The commission was concerned enough about DEHP to begin action that would limit kids' exposure to it. Before that happened, though, companies offered to voluntarily remove DEHP from pacifiers, teethers and rattles.

That solved one problem but created another.

Choosing A New Unknown

Instead of using DEHP, companies began softening toys with a phthalate called DINP, which appeared less likely to cause problems in rats and mice.

Then in the late 1990s, Wind says, scientists found evidence that DINP could cause liver problems in rodents.

"We met with industry and made them aware of what we found, and they voluntarily removed DINP from toys that could be mouthed," Wind says.

The commission also convened an expert panel to study DINP. And it began two experiments to figure out how much DINP kids could get from toys they put in their mouths.

The first experiment used volunteers from the commission's staff.

"We gave them DINP-containing piece of PVC to chew on and they then had to spit out their saliva," she says. Scientists measured how much DINP was in the saliva.

The approach was designed to extract more DINP than an infant possibly could from a toy, Wind says.

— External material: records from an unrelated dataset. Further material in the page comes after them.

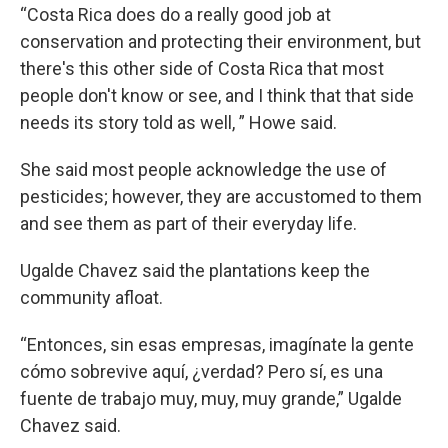
“Costa Rica does do a really good job at
conservation and protecting their environment, but
there's this other side of Costa Rica that most
people don't know or see, and I think that that side
needs its story told as well, ” Howe said.
She said most people acknowledge the use of
pesticides; however, they are accustomed to them
and see them as part of their everyday life.
Ugalde Chavez said the plantations keep the
community afloat.
“Entonces, sin esas empresas, imagínate la gente
cómo sobrevive aquí, ¿verdad? Pero sí, es una
fuente de trabajo muy, muy, muy grande,” Ugalde
Chavez said.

Do Kids Chew Toys Enough To Be At Risk?

The second experiment, done in 2000 and 2001, sent trained observers into homes and day-care centers. They studied 169 children to find out what they really did with their toys. The experiment did not include pacifiers or teethers, which by that time contained no DINP.

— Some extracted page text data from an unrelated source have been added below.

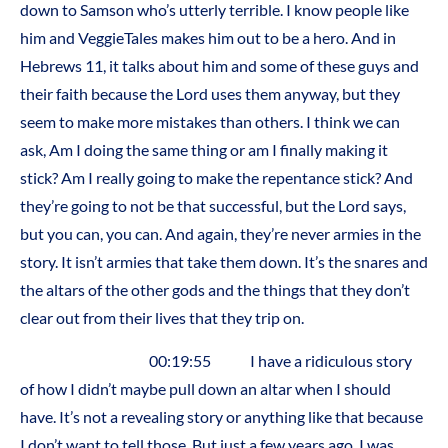
down to Samson who’s utterly terrible. I know people like
him and VeggieTales makes him out to be a hero. And in
Hebrews 11, it talks about him and some of these guys and
their faith because the Lord uses them anyway, but they
seem to make more mistakes than others. I think we can
ask, Am I doing the same thing or am I finally making it
stick? Am I really going to make the repentance stick? And
they’re going to not be that successful, but the Lord says,
but you can, you can. And again, they’re never armies in the
story. It isn’t armies that take them down. It’s the snares and
the altars of the other gods and the things that they don’t
clear out from their lives that they trip on.
00:19:55 I have a ridiculous story
of how I didn’t maybe pull down an altar when I should
have. It’s not a revealing story or anything like that because
I don’t want to tell those. But just a few years ago, I was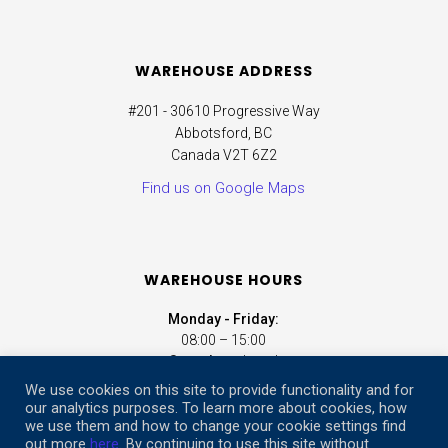
WAREHOUSE ADDRESS
#201 - 30610 Progressive Way
Abbotsford, BC
Canada V2T 6Z2
Find us on Google Maps
WAREHOUSE HOURS
Monday - Friday:
08:00 – 15:00
Saturday:
closed
Sunday:
closed
We use cookies on this site to provide functionality and for
our analytics purposes. To learn more about cookies, how
we use them and how to change your cookie settings find
ONLINE STORE HOURS
out more
here
. By continuing to use this site without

Wind says each observer carried a stopwatch and "every time a child put something in their mouth they recorded it."

Before this study was finished, the CPSC panel concluded, based on the data about chewing and saliva, that children would have to mouth toys containing DINP for at least 75 minutes a day to have even the slightest risk of health problems.

The mouthing experiment showed that even young children kept toys in their mouths less than two minutes a day.

So by 2003, the science was pretty clear, Wind says. "We could not ban DINP because there was not a risk of injury to children."

In testimony before Congress, Wind summarized the research her agency had done on phthalates in children's products and argued against the proposed ban.

An Abundance Of Caution

Scientists from the FDA explained why they, too, had concluded that the ban was not necessary to protect the public.

But lawmakers had other ideas.

Sen. Dianne Feinstein (D-CA) said the ban was needed because phthalates had been "linked to serious reproductive defects."

Rep. Jan Schakowsky (D-IL) talked about "potential harm to testosterone development and the male reproductive tract."

And during hearings, the lawmakers heard from scientists representing groups that want the government to ban all PVC plastics from children's products.

The frightening allegations helped pass the law banning phthalates.

But Wind says she stands by the studies done by government researchers.

"I know that we did really good science," she says. "And sometimes people don't listen to the good science."